Read the article here. Excerpts below.


Excerpt:

Before the wall’s advent, Qalqilya’s merchants and Israelis did regular business on either side of the border, while Jayyous’ farmers worked their land all the way up to the Green Line. Now, the monstrous, concrete version of the wall surrounds Qalqilya entirely, bringing to mind high-security prisons or ghettoes from other eras. Jayyous is segregated from most of its former land by the wall in what one could call its "barrier" form – a system of steel fences, razor wire, and patrol roads manned by Israeli soldiers.
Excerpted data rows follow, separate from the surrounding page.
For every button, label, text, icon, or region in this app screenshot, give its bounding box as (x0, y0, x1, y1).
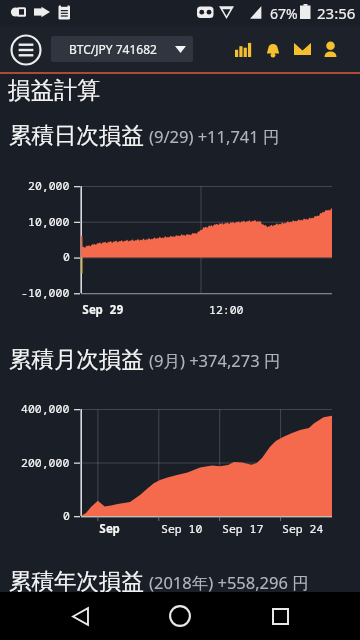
staticText: 0 (63, 508, 70, 524)
staticText: 200,000 (21, 455, 70, 471)
button[interactable]: Account (315, 34, 345, 64)
staticText: 10,000 (28, 214, 70, 230)
staticText: 損益計算 (8, 76, 100, 105)
button[interactable]: Mail (287, 34, 317, 64)
staticText: Sep 17 (222, 521, 264, 537)
staticText: Sep 29 (82, 302, 124, 318)
button[interactable]: Chart (228, 34, 258, 64)
staticText: Sep 10 (161, 521, 203, 537)
button[interactable]: Home (156, 592, 204, 640)
staticText: -10,000 (21, 285, 70, 301)
staticText: (9月) +374,273 円 (149, 349, 281, 372)
staticText: BTC/JPY 741682 (69, 41, 157, 57)
button[interactable]: Back (56, 592, 104, 640)
button[interactable]: Recents (256, 592, 304, 640)
button[interactable]: Notifications (258, 34, 288, 64)
staticText: 累積年次損益 (9, 567, 144, 595)
staticText: 400,000 (21, 401, 70, 417)
staticText: (9/29) +11,741 円 (149, 125, 280, 148)
staticText: 0 (63, 249, 70, 265)
staticText: 累積月次損益 (9, 345, 144, 373)
staticText: 23:56 (317, 3, 356, 23)
staticText: Sep (99, 521, 120, 537)
button[interactable]: Menu (10, 34, 42, 66)
staticText: 67% (270, 4, 298, 23)
staticText: 12:00 (209, 302, 244, 318)
staticText: 累積日次損益 (9, 121, 144, 149)
button[interactable]: BTC/JPY 741682 (51, 36, 193, 62)
staticText: 20,000 (28, 178, 70, 194)
staticText: (2018年) +558,296 円 (149, 571, 309, 594)
staticText: Sep 24 (282, 521, 324, 537)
Four thousand of the village’s olive and citrus trees were uprooted to make way for the wall. All the village’s wells and over 75 percent of the land are now sequestered behind the wall, isolated on its west – that is, "Israeli" – side. A small Israeli settler colony called Zufim sits amid Jayyous’ former wealth. Israeli plans are on the books to build up to 1,500 new housing units on the bounty confiscated from the village. The new units will destroy the only road over which Jayyous’ farmers can now travel to and from their land: there used to be six of these roads. Israel has already blocked five of them.

Sixty-five-year-old Sharif Omar Khalid, known more familiarly as Abu Azzam, has spent half his life struggling to preserve Jayyous’ land. In 1980, with other farmers representing villages throughout the West Bank, he founded the Land Defense Committee, one of 18 organizations that now make up the Stop the Wall campaign. Gifted with stubborn optimism, he counts as victory an Israeli Supreme Court decision in April 2006, which pushed the path of the wall back from the south side of the village. The decision returned 11 percent of Jayyous’ former land – 750 dunams of the 8,600 blocked by the barrier. (A dunam is a little over a quarter of an acre.)

The wall remains, as does one of its most essential parts: the "agricultural gate." There are two of these on Jayyous’ land – one to the north; another to the south. Almost all of the village’s farmers are forced to use the north gate. Opened by Israeli soldiers for two 45-minute intervals at dawn and dusk, the gate blocks a patrol road manned by the Israelis.